Now, have you considered how many of these words are actually chosen and used with care, purpose and intent? Some of the scripts we’re read are carefully constructed by politicians, the media and ad agencies to manipulate our thinking. The authors of the world share their landscape worlds with us through words carefully crafted. But what about the rest; the everyday stuff? How careful are people really when it comes to the words they use? So many of us tend to use words we hear often without really considering what they mean. We just spew what’s trendy or convenient. It’s much akin to verbal littering. Words have power.
According to the Bible, all of existence was manifested with one perfect Word; a single utterance contained the power of ultimate creation. I know no greater example than this for the power behind words.

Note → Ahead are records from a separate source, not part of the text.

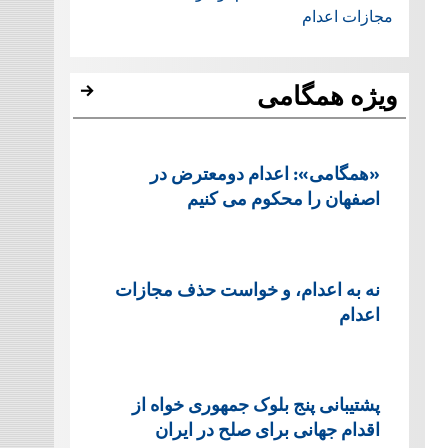
مجازات اعدام
ویژه همگامی
«همگامی»: اعدام دومعترض در
اصفهان را محکوم می کنیم
نه به اعدام، و خواست حذف مجازات
اعدام
پشتيبانی پنج بلوک جمهوری خواه از
اقدام جهانی برای صلح در ایران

Eastern traditions call this Word Ohm. In eastern spiritual expression Yogis practice the art of Vak Siddhi. Although considered a minor accomplishment, or siddhi, this practice is undertaken with the greatest sincerity. Vak means speech or voice, so Vak Siddhi literally means accomplishing a pure ability to use words. Attaining mastery of it, the Yogi gains the ability to make changes to the physical material universe. Jesus is said to be one of the Masters who understood this crucial importance and demonstrated his ability in biblical scriptures.

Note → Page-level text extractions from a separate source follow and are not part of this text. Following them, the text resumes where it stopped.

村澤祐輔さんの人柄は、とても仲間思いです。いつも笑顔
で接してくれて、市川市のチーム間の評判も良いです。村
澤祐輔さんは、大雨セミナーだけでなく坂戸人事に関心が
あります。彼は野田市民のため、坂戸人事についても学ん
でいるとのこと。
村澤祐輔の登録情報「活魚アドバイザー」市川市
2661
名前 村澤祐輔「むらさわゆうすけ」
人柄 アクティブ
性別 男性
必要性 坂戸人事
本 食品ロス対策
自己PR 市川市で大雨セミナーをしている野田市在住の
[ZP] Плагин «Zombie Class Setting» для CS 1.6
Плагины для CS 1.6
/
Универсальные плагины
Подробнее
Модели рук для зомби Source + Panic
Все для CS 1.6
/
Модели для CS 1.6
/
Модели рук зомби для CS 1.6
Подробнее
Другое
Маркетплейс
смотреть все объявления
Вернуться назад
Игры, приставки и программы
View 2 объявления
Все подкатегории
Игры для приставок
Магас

The Yoga Sutras of Patanjali outline the steps necessary to attain this skill as part of the practice of Satya, or the path of truth. Satya is a lifelong journey of knowing, speaking and learning to live life with nothing but truth. Practicing Satya will bring one naturally to Vak Siddhi. The Sutras state using words with honesty, positivity, truthfulness, life-affirming and loving intentions allows the attainment to develop spontaneously. Telling falsehoods and gossiping, talking for the sake of hearing ourselves talk or literally misusing words is said to lessen the power behind them.
I have experienced moments where a turn of phrase literally shakes me. I think we’ve all experienced that. Something suddenly booms through our being like thunder and leaves us changed. Some words we never forget. Words do have power. It might be worth considering how we use or choose to listen to all these words every minute of every day, whether external or internal. They change your world and they also affect someone else’s.
“The word is a force; it is the intent. That is why our intention manifests through the word no matter what language we speak.”